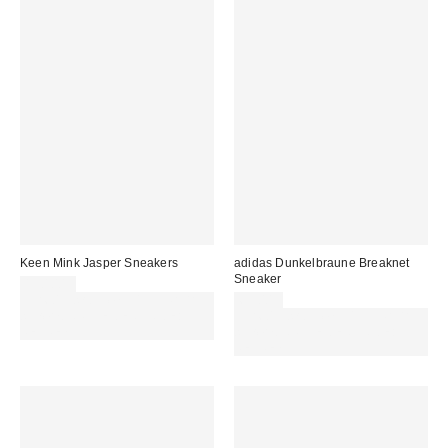
Keen Mink Jasper Sneakers
adidas Dunkelbraune Breaknet
Sneaker
130,00 €
Für 60 € shoppen & 15 € RABATT
65,00 €
sichern. NUTZE DEN CODE:
Für 60 € shoppen & 15 € RABATT
REFRESH
sichern. NUTZE DEN CODE:
REFRESH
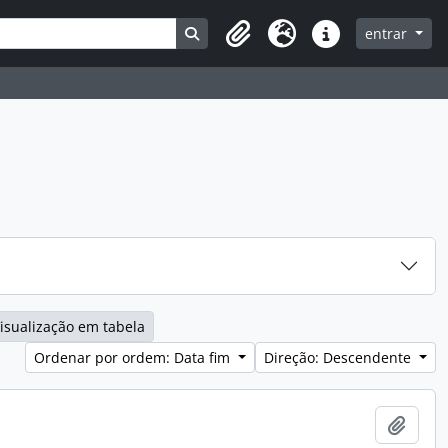
Search in browse page
entrar
Clipboard
Idioma
Ligações rápidas
isualização em tabela
Ordenar por ordem: Data fim
Direção: Descendente
Adici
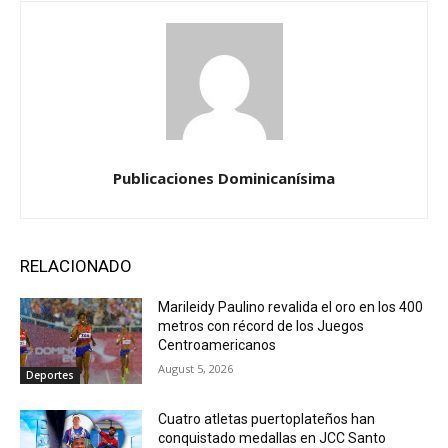
Publicaciones Dominicanísima
RELACIONADO
Marileidy Paulino revalida el oro en los 400
metros con récord de los Juegos
Centroamericanos
August 5, 2026
Deportes
Cuatro atletas puertoplateños han
conquistado medallas en JCC Santo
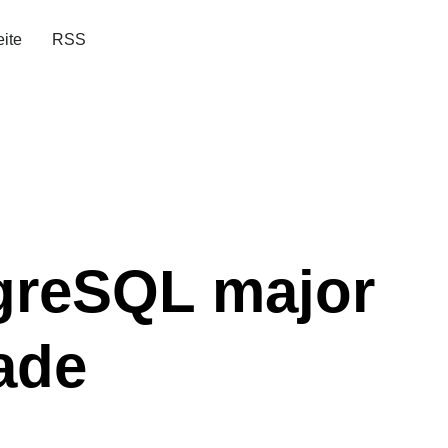
eite
RSS
greSQL major
ade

[Activity] Except for the pictures, copy the material above exactly.

[Solution for this problem]
Keen Mink Jasper Sneakers
adidas Dunkelbraune Breaknet
Sneaker
130,00 €
Für 60 € shoppen & 15 € RABATT
65,00 €
sichern. NUTZE DEN CODE:
Für 60 € shoppen & 15 € RABATT
REFRESH
sichern. NUTZE DEN CODE:
REFRESH
Search in browse page
entrar
Clipboard
Idioma
Ligações rápidas
isualização em tabela
Ordenar por ordem: Data fim
Direção: Descendente
Adici
Publicaciones Dominicanísima
RELACIONADO
Marileidy Paulino revalida el oro en los 400
metros con récord de los Juegos
Centroamericanos
August 5, 2026
Deportes
Cuatro atletas puertoplateños han
conquistado medallas en JCC Santo
eite
RSS
greSQL major
ade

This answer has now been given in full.